# Task instructions:
In the data below, find the lines containing "negative" and say how many there are, nothing more.

# The data:
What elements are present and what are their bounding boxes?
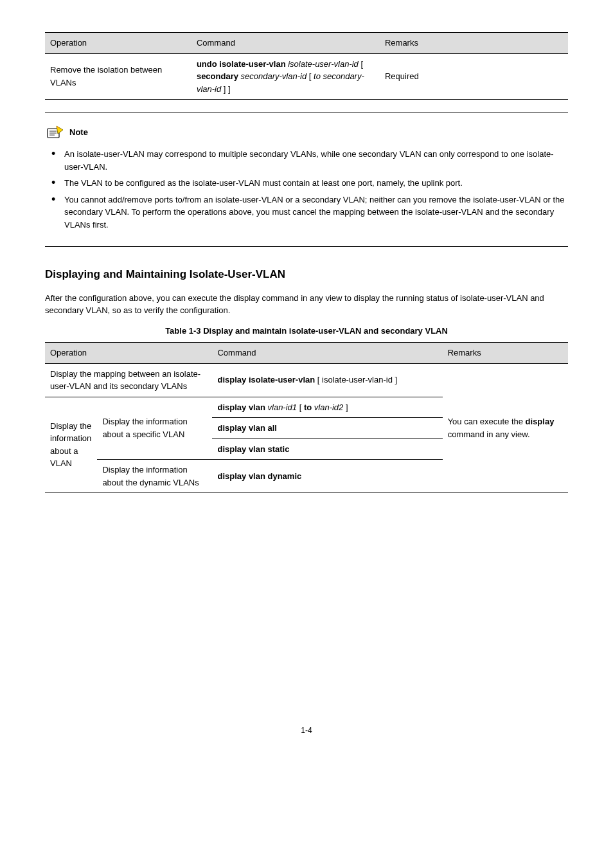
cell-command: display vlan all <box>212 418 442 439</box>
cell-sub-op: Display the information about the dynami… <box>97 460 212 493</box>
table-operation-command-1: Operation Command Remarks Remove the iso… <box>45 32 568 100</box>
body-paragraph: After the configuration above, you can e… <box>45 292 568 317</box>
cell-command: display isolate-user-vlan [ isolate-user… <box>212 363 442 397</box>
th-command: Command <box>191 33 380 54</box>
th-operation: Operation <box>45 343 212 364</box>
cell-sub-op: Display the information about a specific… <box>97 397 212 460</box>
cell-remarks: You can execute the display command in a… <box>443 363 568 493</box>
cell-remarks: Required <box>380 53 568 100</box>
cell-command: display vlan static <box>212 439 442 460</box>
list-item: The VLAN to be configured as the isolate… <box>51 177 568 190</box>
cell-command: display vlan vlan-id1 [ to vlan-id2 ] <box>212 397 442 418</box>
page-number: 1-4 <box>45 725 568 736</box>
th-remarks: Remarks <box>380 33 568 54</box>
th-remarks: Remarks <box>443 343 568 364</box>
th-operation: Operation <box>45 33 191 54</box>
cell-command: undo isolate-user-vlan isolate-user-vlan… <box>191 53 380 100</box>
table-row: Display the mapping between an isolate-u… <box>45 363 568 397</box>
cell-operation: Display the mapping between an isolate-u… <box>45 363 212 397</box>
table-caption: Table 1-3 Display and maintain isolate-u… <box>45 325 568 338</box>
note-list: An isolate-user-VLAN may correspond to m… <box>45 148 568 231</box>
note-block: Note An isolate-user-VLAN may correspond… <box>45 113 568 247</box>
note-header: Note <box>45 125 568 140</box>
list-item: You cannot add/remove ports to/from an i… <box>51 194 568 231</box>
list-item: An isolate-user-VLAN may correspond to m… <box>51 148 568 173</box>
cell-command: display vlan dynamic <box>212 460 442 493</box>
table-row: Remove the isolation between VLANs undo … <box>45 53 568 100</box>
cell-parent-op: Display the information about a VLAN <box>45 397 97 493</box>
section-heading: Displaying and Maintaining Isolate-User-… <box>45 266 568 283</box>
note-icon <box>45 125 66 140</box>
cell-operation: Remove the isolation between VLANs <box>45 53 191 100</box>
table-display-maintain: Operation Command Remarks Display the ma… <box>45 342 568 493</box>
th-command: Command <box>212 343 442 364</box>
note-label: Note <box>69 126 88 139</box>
* * *
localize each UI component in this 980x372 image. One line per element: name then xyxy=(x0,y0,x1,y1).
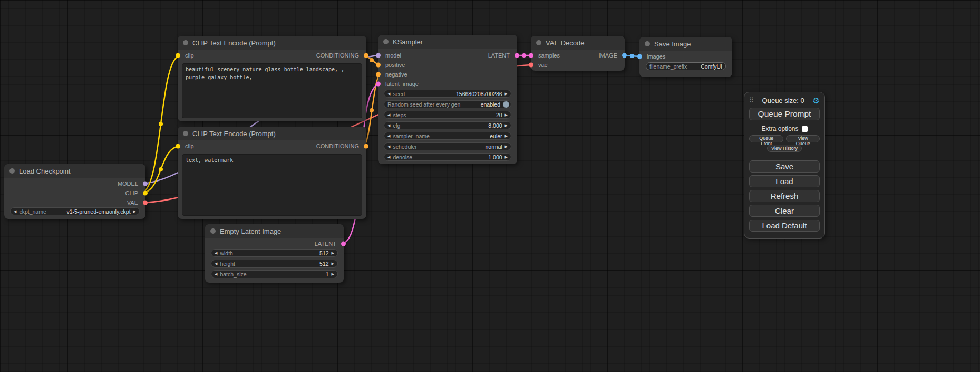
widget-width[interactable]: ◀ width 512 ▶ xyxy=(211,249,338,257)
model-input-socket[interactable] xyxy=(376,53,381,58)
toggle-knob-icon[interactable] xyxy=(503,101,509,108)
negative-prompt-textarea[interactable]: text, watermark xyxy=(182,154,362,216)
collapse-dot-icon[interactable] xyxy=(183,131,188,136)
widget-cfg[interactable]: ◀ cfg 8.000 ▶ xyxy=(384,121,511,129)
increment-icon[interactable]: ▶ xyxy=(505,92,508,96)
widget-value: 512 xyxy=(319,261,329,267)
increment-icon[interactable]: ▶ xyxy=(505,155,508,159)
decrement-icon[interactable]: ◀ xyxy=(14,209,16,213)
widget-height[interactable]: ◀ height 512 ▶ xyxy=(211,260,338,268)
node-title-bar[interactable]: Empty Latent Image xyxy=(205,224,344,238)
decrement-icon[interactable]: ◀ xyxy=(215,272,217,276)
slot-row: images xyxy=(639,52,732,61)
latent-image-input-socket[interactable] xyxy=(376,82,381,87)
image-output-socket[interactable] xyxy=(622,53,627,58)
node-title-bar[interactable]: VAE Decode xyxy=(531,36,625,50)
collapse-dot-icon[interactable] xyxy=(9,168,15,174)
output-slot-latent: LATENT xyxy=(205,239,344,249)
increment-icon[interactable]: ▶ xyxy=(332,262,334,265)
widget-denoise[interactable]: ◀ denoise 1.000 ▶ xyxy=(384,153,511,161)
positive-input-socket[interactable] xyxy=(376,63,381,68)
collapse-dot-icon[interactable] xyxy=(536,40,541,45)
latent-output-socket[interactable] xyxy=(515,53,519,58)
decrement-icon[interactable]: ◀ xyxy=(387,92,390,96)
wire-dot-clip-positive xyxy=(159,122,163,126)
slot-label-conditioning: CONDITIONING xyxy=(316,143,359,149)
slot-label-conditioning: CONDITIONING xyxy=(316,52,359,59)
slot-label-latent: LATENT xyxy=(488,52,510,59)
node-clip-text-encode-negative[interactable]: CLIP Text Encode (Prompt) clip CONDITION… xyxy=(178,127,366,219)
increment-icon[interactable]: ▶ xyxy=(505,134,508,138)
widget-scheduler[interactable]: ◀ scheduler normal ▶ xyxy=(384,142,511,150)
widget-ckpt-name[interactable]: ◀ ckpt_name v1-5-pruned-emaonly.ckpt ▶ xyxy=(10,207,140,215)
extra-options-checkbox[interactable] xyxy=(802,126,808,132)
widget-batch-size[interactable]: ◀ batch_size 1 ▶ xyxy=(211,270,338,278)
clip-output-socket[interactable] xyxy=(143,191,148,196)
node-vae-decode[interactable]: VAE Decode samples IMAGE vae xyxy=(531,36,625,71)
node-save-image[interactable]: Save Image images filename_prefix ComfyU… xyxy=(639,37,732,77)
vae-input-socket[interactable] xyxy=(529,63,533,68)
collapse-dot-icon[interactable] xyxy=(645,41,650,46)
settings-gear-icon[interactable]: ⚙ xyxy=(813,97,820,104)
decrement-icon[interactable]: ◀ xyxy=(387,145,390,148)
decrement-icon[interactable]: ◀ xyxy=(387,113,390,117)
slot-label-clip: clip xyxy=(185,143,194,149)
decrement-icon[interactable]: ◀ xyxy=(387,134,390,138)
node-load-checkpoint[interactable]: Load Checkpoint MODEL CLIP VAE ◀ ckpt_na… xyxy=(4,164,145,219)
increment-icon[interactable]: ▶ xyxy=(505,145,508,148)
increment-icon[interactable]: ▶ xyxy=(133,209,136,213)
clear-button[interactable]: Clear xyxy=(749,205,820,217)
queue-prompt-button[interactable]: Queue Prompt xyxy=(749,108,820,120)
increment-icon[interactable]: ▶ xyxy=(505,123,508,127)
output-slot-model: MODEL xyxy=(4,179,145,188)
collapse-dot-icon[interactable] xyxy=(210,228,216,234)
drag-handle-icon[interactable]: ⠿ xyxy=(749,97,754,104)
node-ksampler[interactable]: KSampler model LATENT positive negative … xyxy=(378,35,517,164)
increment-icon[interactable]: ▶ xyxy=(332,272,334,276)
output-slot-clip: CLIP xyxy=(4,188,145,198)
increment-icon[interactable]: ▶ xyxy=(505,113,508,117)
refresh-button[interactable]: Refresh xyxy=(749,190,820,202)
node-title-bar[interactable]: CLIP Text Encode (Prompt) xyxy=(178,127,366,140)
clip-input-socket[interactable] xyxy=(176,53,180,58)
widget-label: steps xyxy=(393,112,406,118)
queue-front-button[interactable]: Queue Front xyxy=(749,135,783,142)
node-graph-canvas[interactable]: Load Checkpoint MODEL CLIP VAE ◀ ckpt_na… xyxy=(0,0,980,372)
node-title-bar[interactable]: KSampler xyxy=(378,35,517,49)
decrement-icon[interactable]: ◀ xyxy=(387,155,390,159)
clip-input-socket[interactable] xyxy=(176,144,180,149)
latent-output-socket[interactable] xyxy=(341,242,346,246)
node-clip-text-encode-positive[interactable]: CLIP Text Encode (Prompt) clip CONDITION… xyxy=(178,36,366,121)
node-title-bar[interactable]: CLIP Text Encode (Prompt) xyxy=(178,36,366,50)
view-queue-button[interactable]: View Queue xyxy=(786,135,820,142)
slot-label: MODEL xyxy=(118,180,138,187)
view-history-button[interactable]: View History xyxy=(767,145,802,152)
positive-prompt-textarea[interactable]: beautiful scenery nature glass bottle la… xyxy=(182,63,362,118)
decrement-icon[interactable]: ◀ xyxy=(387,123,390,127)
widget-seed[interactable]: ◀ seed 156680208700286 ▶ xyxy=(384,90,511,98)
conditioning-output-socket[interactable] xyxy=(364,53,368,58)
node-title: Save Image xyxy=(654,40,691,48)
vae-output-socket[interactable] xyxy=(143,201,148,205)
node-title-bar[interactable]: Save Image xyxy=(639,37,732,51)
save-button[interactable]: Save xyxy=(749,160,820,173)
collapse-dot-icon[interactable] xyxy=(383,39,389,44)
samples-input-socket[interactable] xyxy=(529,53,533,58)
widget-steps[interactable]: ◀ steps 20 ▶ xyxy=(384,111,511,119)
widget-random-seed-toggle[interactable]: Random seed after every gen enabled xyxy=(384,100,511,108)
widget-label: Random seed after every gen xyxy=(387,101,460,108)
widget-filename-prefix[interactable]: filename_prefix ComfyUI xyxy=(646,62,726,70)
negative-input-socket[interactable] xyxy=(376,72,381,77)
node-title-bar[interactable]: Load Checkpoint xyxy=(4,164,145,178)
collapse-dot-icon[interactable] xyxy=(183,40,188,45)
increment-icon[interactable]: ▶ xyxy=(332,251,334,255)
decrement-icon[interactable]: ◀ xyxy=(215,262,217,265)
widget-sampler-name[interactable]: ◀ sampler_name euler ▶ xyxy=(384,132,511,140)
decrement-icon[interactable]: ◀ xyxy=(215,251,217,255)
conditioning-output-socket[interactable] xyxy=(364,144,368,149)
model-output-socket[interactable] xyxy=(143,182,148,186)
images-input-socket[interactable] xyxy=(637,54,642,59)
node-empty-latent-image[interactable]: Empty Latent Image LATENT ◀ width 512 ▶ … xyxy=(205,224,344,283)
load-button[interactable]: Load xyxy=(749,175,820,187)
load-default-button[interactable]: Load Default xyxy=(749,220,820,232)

# Reply:
4